Supplemental Figure 1. FIM5 is preferentially expressed in stamen and mature pollen. The expression data of FIM5 was extracted from Arabidopsis efp browser (http://www.bar.utoronto.ca/efp/development/), which was represented as GCOS (Gene Chip Operating Software) expression signal, and plotted against different Arabidopsis tissues. Tissues labeled by numbers are as follows: (1) Dry seed; (2) Imbibed seed, 24 h; (3) 1st node; (4) Flower stage 12, stamens; (5) Cauline leaf; (6) Cotyledon; (7) Root; (8) Entire rosette after transition to flowering; (9) Flower stage 9; (10) Flower stage 10/11; (11) Flower stage 12; (12) Flower stage 15; (13) Flower stage 12, carpels; (14) Flower stage 12, petals; (15) Flower stage 12, sepals; (16) Flower stage 15, carpels; (17) Flower stage 15, petals; (18) Flower stage 15, sepals; (19) Flower stage 15, stamen; (20) Flowers stage 15, pedicels; (21) Leaf 1 + 2; (22) Leaf 7, petiole; (23) Leaf 7, distal half; (24) Leaf 7, proximal half; (25) Hypocotyl; (26) Root; (27) Rosette leaf 2; (28) Rosette leaf 4; (29) Rosette leaf 6; (30) Rosette leaf 8; (31) Rosette leaf 10; (32) Rosette leaf 12; (33) Senescing leaf; (34) Shoot apex, inflorescence; (35) Shoot apex, transition; (36) Shoot apex, vegetative; (37) Stem, 2nd internode; (38) Mature pollen; (39) Seeds stage 3 w/ siliques; (40) Seeds stage 4 w/ siliques; (41) Seeds stage 5 w/ siliques;(42) Seeds stage 6 w/o siliques;(43) Seeds stage 7 w/o siliques; (44) Seeds stage 8 w/o siliques; (45) Seeds stage 9 w/o siliques; (46) Seeds stage 10 w/o siliques; (47) Vegetative rosette. Column represented for expression in mature pollen is highlighted in red.
Supplemental Figure 2. Alignment of the FIM5 protein sequence with sequences of other fimbrin family members. Protein sequences were aligned using DNAMAN. α-helices in each CH domain are indicated by bars above the alignment. The color of the bar indicates the CH domain: CH1, orange; CH2, yellow; CH3, green; and CH4, blue. Linker regions between CH domains are colored light blue. Residues that constitute putative actin binding sites are underlined in pink. The actin binding sites included ABS1 (residues 126 136 in ABD1; 395 405 in ABD2), ABS2 (residues 212 239 in ABD1; 470 498 in ABD2), and ABS3 (residues 265 282 in ABD1; 510 527 in ABD2). The numbers shown
above the alignment correspond to the FIM1 sequence. Identical amino acids (100% identity) and similar amino acids (greater than 75% identity) are colored olive and orange, respectively. Note that both FIM1 and FIM5 have an extended C-terminus. Names and database accession numbers for the sequences are as follows: FIM1 (Arabidopsis thaliana fimbrin1, NP_194400), FIM5 (NP_198420), Sac6p (Saccharomyces cerevisiae, NP_010414) and L-plastin (NP_002289).

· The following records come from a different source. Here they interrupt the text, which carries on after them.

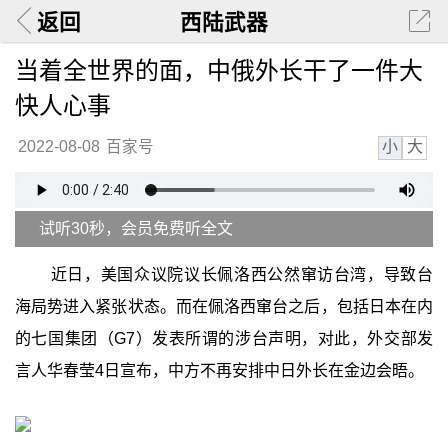
返回
西陆武器
当着全世界的面，中俄外长干了一件大
快人心事
小
大
2022-08-08
百家号
试听30秒，会员免费听全文
近日，美国众议院议长佩洛西公然窜访台湾，导致台
海局势进入紧张状态。而在佩洛西窜台之后，包括日本在内
的七国集团（G7）发表所谓的涉台声明，对此，外交部发
言人华春莹4日宣布，中方不再安排中日外长在金边会晤。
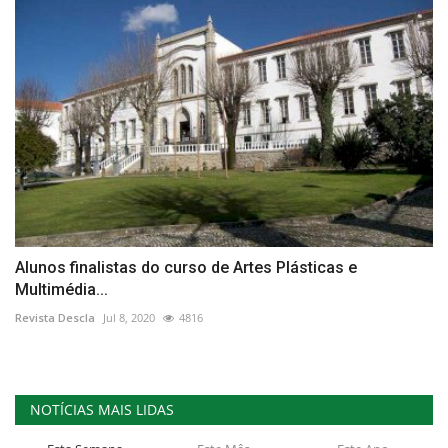
Alunos finalistas do curso de Artes Plásticas e
Multimédia...
Revista Descla
Jul 8, 2020
4816
NOTÍCIAS MAIS LIDAS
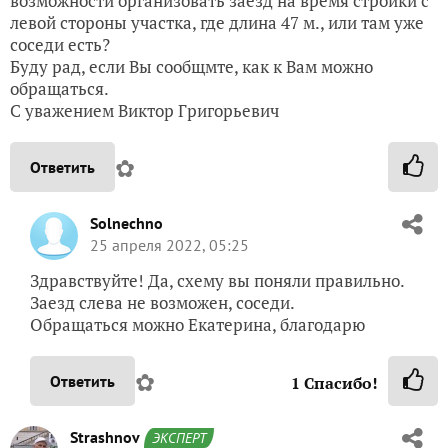
возможности организовать заезд на время стройки с
левой стороны участка, где длина 47 м., или там уже
соседи есть?
Буду рад, если Вы сообщмте, как к Вам можно
обращаться.
С уважением Виктор Григорьевич
✿
Ответить
Solnechno
25 апреля 2022, 05:25
Здравствуйте! Да, схему вы поняли правильно.
Заезд слева не возможен, соседи.
Обращаться можно Екатерина, благодарю
✿
Ответить
1
Спасибо!
Strashnov
ЭКСПЕРТ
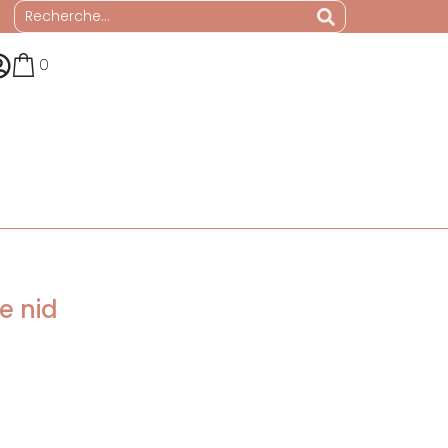
0
e nid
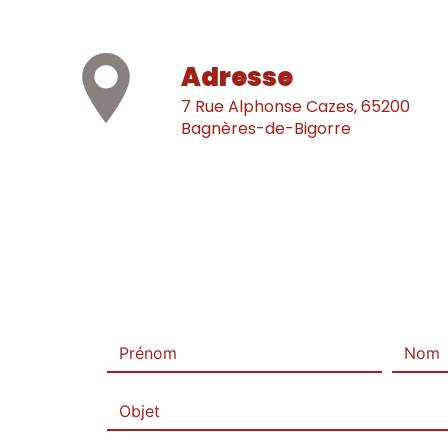
Adresse
7 Rue Alphonse Cazes, 65200
Bagnères-de-Bigorre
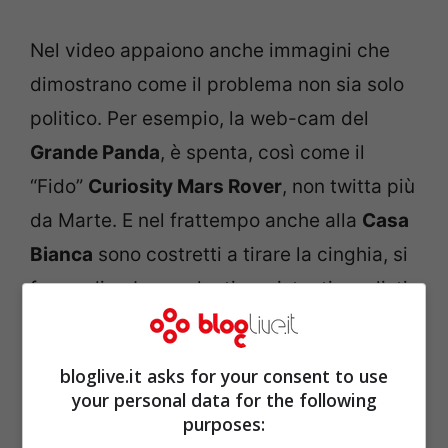
Nel video appaiono anche immagini che
dimostrano come il problema non sia solo
politico. Per esempio, la web-cam del
Grande Panda
, è spenta, così come il
“Fido”
Curiosity Mars Rover
, non twitta più
da Marte. E nel frattempo anche alla
Casa
Bianca
sono costretti a tirare la cinghia, si
fa per dire. I consulenti, assistenti, analisti,
maggiordomi, cuochi e paesaggisti che
lavorano solitamente nella casa più
bloglive.it asks for your consent to use
famosa del mondo, si stima che da
your personal data for the following
purposes:
millesettecento ora siano meno di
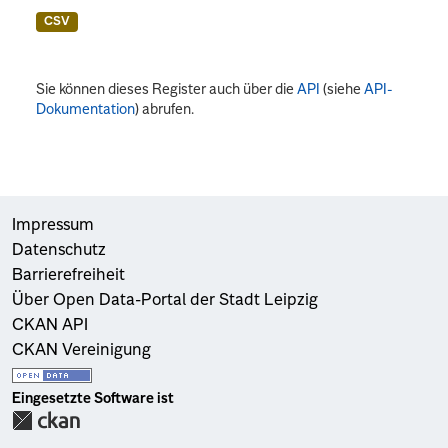
CSV
Sie können dieses Register auch über die
API
(siehe
API-
Dokumentation
) abrufen.
Impressum
Datenschutz
Barrierefreiheit
Über Open Data-Portal der Stadt Leipzig
CKAN API
CKAN Vereinigung
Eingesetzte Software ist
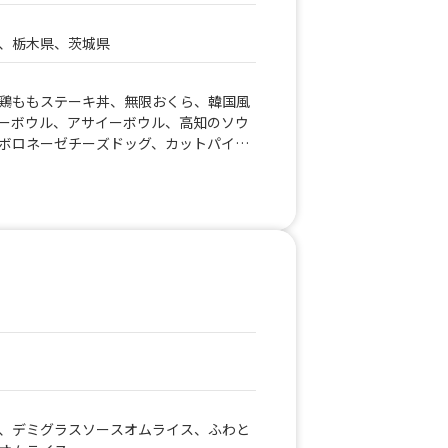
、栃木県、茨城県
鶏ももステーキ丼、無限おくら、韓国風
ーボウル、アサイーボウル、高知のソウ
ボロネーゼチーズドッグ、カットパイ
ドッグ⑦、マンゴースムージー、香薫ホ
ホットドッグ ボロネーゼ、冷酒1合、
ビスケッティー、イチゴ練乳パフェ、世
ージを使ったフランクフルト、豚せんべ
ライドポテトセット、アイスティー、ホ
クのわらび餅、豚汁おにぎりセット、香
ポテト ドリンクセット、香薫ホットド
ホットドッグ プレーン、たぬきつね蕎
メリカで大人気のフライドオレオ、肉ま
ン、世界で1番美味しいと言われている
ドッグ、ジビエ 猪のコロッケ、ジビ
 鹿のメンチ、さつまいもチップス、具
ース、具沢山台湾マンゴージュース、生
、デミグラスソースオムライス、ふわと
ば、屋台焼きそば、⑧ロコモコ丼、日本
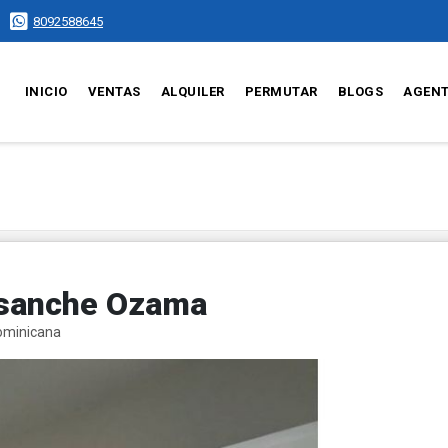
8092588645
INICIO
VENTAS
ALQUILER
PERMUTAR
BLOGS
AGEN
nsanche Ozama
ominicana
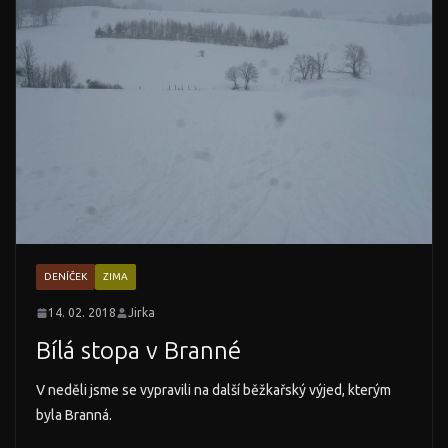
DENÍČEK
ZIMA
14. 02. 2018
Jirka
Bílá stopa v Branné
V neděli jsme se vypravili na další běžkařský výjed, kterým
byla Branná.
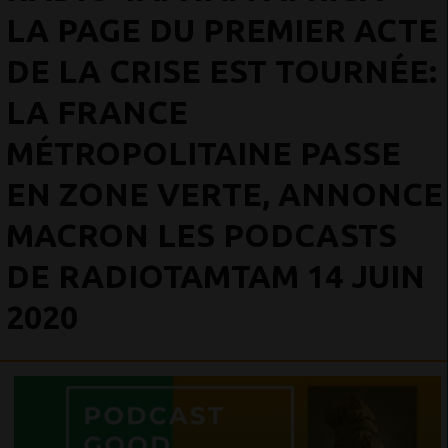
LA PAGE DU PREMIER ACTE
DE LA CRISE EST TOURNÉE:
LA FRANCE
MÉTROPOLITAINE PASSE
EN ZONE VERTE, ANNONCE
MACRON LES PODCASTS
DE RADIOTAMTAM 14 JUIN
2020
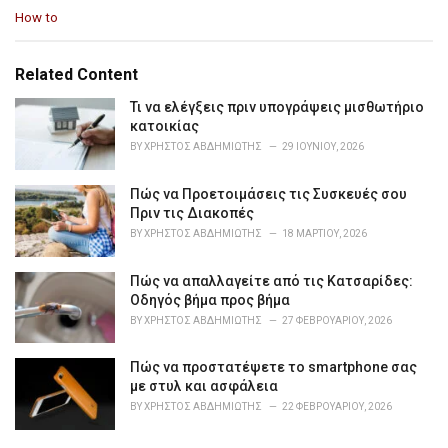
C
How to
a
t
e
Related Content
g
o
Τι να ελέγξεις πριν υπογράψεις μισθωτήριο
r
κατοικίας
i
BY
ΧΡΉΣΤΟΣ ΑΒΔΗΜΙΏΤΗΣ
29 ΙΟΥΝΊΟΥ, 2026
e
s
Πώς να Προετοιμάσεις τις Συσκευές σου
:
Πριν τις Διακοπές
BY
ΧΡΉΣΤΟΣ ΑΒΔΗΜΙΏΤΗΣ
18 ΜΑΡΤΊΟΥ, 2026
Πώς να απαλλαγείτε από τις Κατσαρίδες:
Οδηγός βήμα προς βήμα
BY
ΧΡΉΣΤΟΣ ΑΒΔΗΜΙΏΤΗΣ
27 ΦΕΒΡΟΥΑΡΊΟΥ, 2026
Πώς να προστατέψετε το smartphone σας
με στυλ και ασφάλεια
BY
ΧΡΉΣΤΟΣ ΑΒΔΗΜΙΏΤΗΣ
22 ΦΕΒΡΟΥΑΡΊΟΥ, 2026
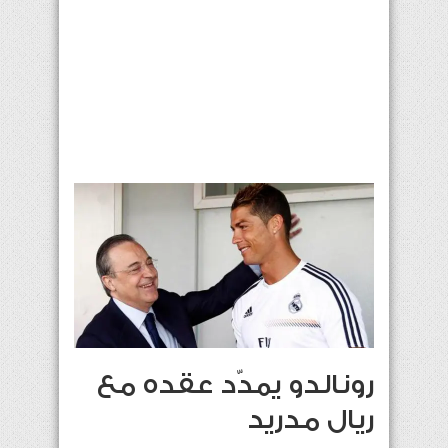
رونالدو يمدّد عقده مع
ريال مدريد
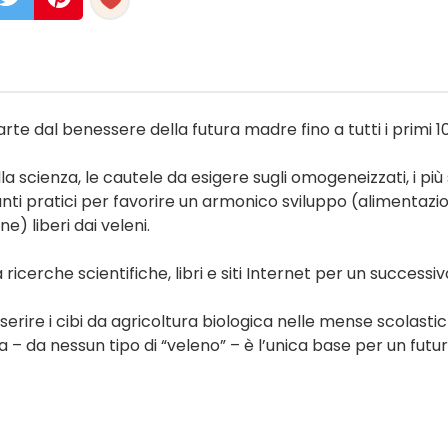
rte dal benessere della futura madre fino a tutti i primi 10
la scienza, le cautele da esigere sugli omogeneizzati, i più
spunti pratici per favorire un armonico sviluppo (alimentazi
e) liberi dai veleni.
ricerche scientifiche, libri e siti Internet per un successiv
rire i cibi da agricoltura biologica nelle mense scolastic
 – da nessun tipo di “veleno” – è l’unica base per un futu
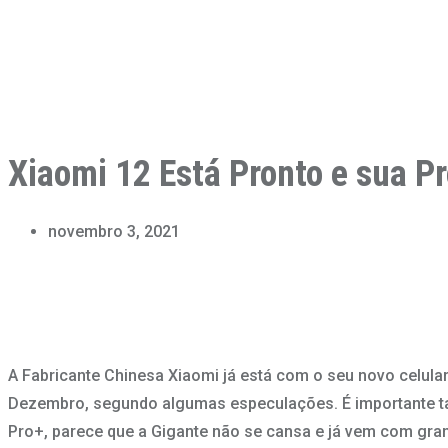
Xiaomi 12 Está Pronto e sua 
novembro 3, 2021
A Fabricante Chinesa Xiaomi já está com o seu novo celul
Dezembro, segundo algumas especulações. É importante ta
Pro+, parece que a Gigante não se cansa e já vem com gran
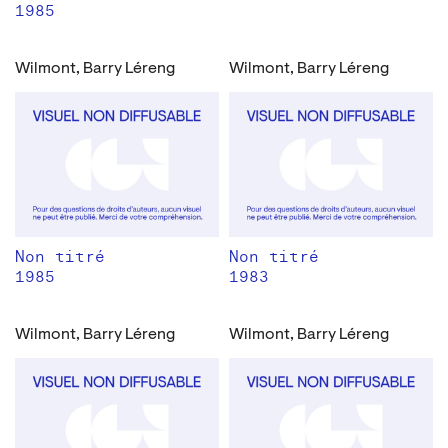
1985
Wilmont, Barry Léreng
Wilmont, Barry Léreng
Non titré
Non titré
1985
1983
Wilmont, Barry Léreng
Wilmont, Barry Léreng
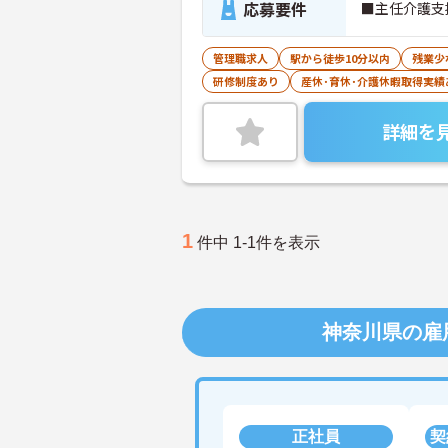
応募要件
■主任介護支
管理職求人
駅から徒歩10分以内
残業少
研修制度あり
産休･育休･介護休暇取得実績
詳細を
1
件中 1-1件を表示
神奈川県の雇
正社員
契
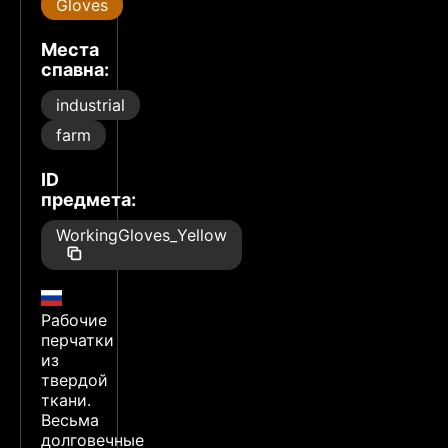
Gloves
Места
спавна:
industrial
farm
ID
предмета:
WorkingGloves_Yellow
Рабочие
перчатки
из
твердой
ткани.
Весьма
долговечные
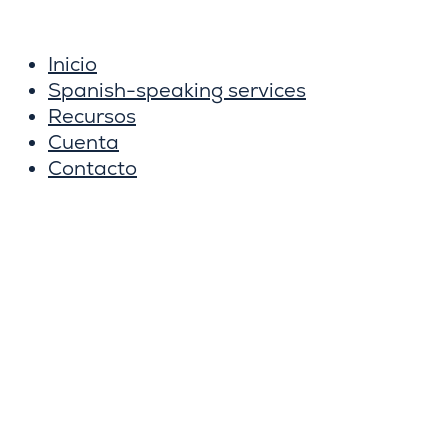
Ir
al
Inicio
contenido
Spanish-speaking services
Recursos
Cuenta
Contacto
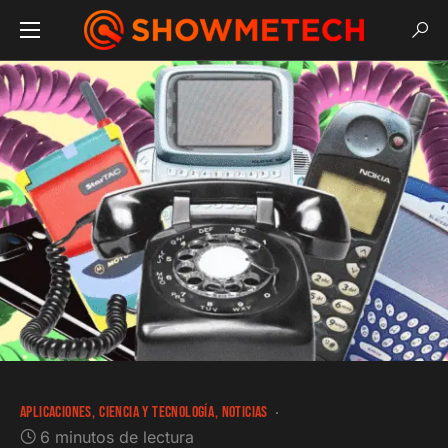
APLICACIONES
CIENCIA Y TECNOLOGÍA
NOTICIAS
6 minutos de lectura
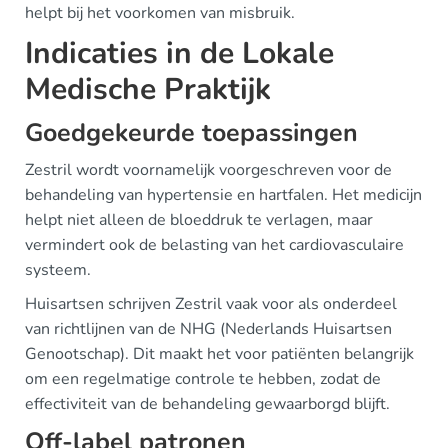
helpt bij het voorkomen van misbruik.
Indicaties in de Lokale
Medische Praktijk
Goedgekeurde toepassingen
Zestril wordt voornamelijk voorgeschreven voor de
behandeling van hypertensie en hartfalen. Het medicijn
helpt niet alleen de bloeddruk te verlagen, maar
vermindert ook de belasting van het cardiovasculaire
systeem.
Huisartsen schrijven Zestril vaak voor als onderdeel
van richtlijnen van de NHG (Nederlands Huisartsen
Genootschap). Dit maakt het voor patiënten belangrijk
om een regelmatige controle te hebben, zodat de
effectiviteit van de behandeling gewaarborgd blijft.
Off-label patronen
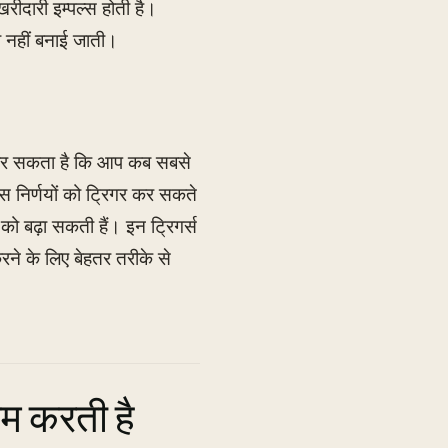
ीदारी इम्पल्स होती है।
ा नहीं बनाई जाती।
द कर सकता है कि आप कब सबसे
स निर्णयों को ट्रिगर कर सकते
 को बढ़ा सकती हैं। इन ट्रिगर्स
रने के लिए बेहतर तरीके से
कम करती है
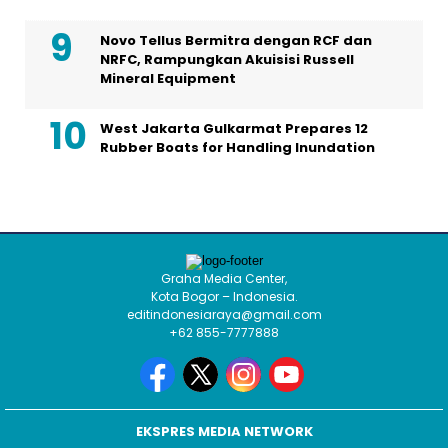
Novo Tellus Bermitra dengan RCF dan
NRFC, Rampungkan Akuisisi Russell
Mineral Equipment
West Jakarta Gulkarmat Prepares 12
Rubber Boats for Handling Inundation
Graha Media Center,
Kota Bogor – Indonesia.
editindonesiaraya@gmail.com
+62 855-7777888
EKSPRES MEDIA NETWORK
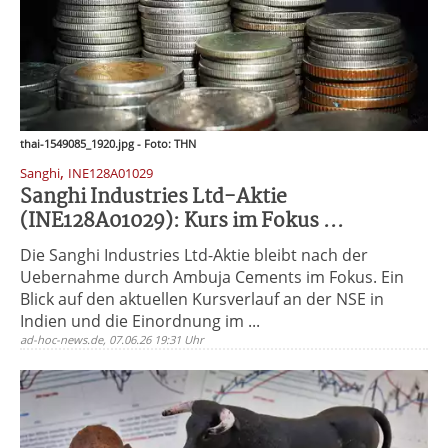
thai-1549085_1920.jpg - Foto: THN
,
Sanghi
INE128A01029
Sanghi Industries Ltd-Aktie
(INE128A01029): Kurs im Fokus ...
Die Sanghi Industries Ltd-Aktie bleibt nach der
Uebernahme durch Ambuja Cements im Fokus. Ein
Blick auf den aktuellen Kursverlauf an der NSE in
Indien und die Einordnung im ...
ad-hoc-news.de, 07.06.26 19:31 Uhr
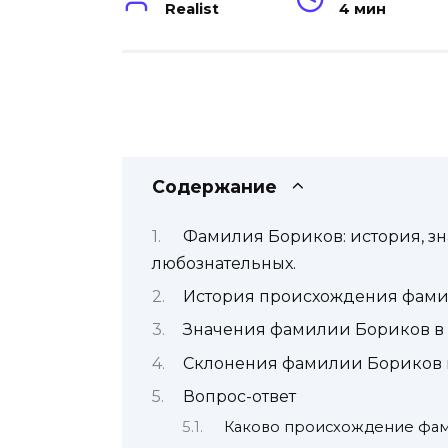
Realist
4 мин
Содержание
Фамилия Бориков: история, з
любознательных.
История происхождения фам
Значения фамилии Бориков в 
Склонения фамилии Бориков 
Вопрос-ответ
Каково происхождение фа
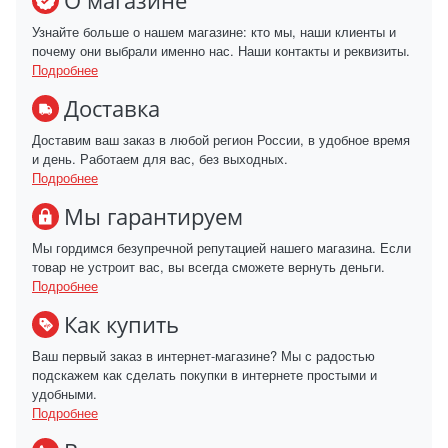
О магазине
Узнайте больше о нашем магазине: кто мы, наши клиенты и
почему они выбрали именно нас. Наши контакты и реквизиты.
Подробнее
Доставка
Доставим ваш заказ в любой регион России, в удобное время
и день. Работаем для вас, без выходных.
Подробнее
Мы гарантируем
Мы гордимся безупречной репутацией нашего магазина. Если
товар не устроит вас, вы всегда сможете вернуть деньги.
Подробнее
Как купить
Ваш первый заказ в интернет-магазине? Мы с радостью
подскажем как сделать покупки в интернете простыми и
удобными.
Подробнее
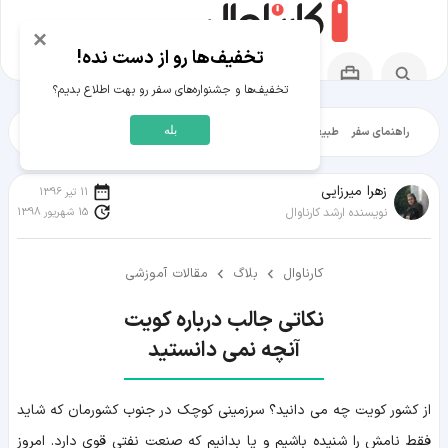
×
تخفیف‌ها رو از دست نده!
تخفیف‌ها و جشنواره‌های سفر رو بهت اطلاع بدیم؟
بله
راهنمای سفر
طبیعت‌گردی
تاریخ‌گردی
شهرگردی
ایرانگرد
مقالات آموز
زهرا میرزایی
11 تیر 1396
15 شهریور 1398
نویسنده ارشد کارناوال
کارناوال
بلاگ
مقالات آموزشی
آنچه نمی دانستید
از کشور کویت چه می دانید؟ سرزمینی کوچک در جنوب کشورمان که شاید
فقط نامش را شنیده باشیم و یا بدانیم که صنعت نفتی قوی دارد. امروز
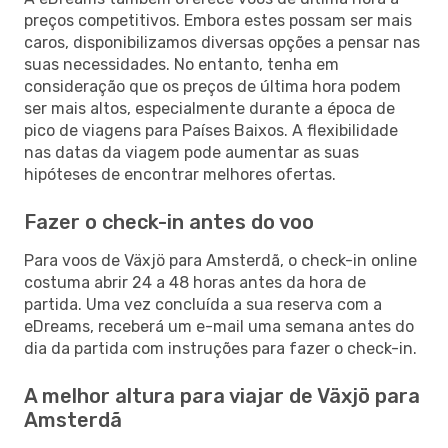
preços competitivos. Embora estes possam ser mais
caros, disponibilizamos diversas opções a pensar nas
suas necessidades. No entanto, tenha em
consideração que os preços de última hora podem
ser mais altos, especialmente durante a época de
pico de viagens para Países Baixos. A flexibilidade
nas datas da viagem pode aumentar as suas
hipóteses de encontrar melhores ofertas.
Fazer o check-in antes do voo
Para voos de Växjö para Amsterdã, o check-in online
costuma abrir 24 a 48 horas antes da hora de
partida. Uma vez concluída a sua reserva com a
eDreams, receberá um e-mail uma semana antes do
dia da partida com instruções para fazer o check-in.
A melhor altura para viajar de Växjö para
Amsterdã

Supplemental Figure 3. Pollen tube growth defects in fim5 mutants were rescued by expression of FIM5-GFP driven by the FIM5 native promoter. (A) RT-PCR analysis showed that FIM5 expression was restored in fim5 mutants after transformation with the complementation construct (C-fim5-1 and C-fim5-2 refer to transformants carrying the complementation construct in the fim5-1 and fim5-2 backgrounds, respectively). eif4a was amplified as an internal control. Forty PCR cycles were performed for both transcripts, and three replicates were conducted. (B) The defect in pollen tube growth of fim5 mutants was rescued by complementation. Pollen tube lengths were measured after 3 h of in vitro germination at 25ºC. A minimum of 100 pollen tubes were measured in each experiment, and three replicates were conducted. Data represent the mean ± SE. An Anova test revealed that no significant difference was present between C-fim5 lines and WT (p = 0.828).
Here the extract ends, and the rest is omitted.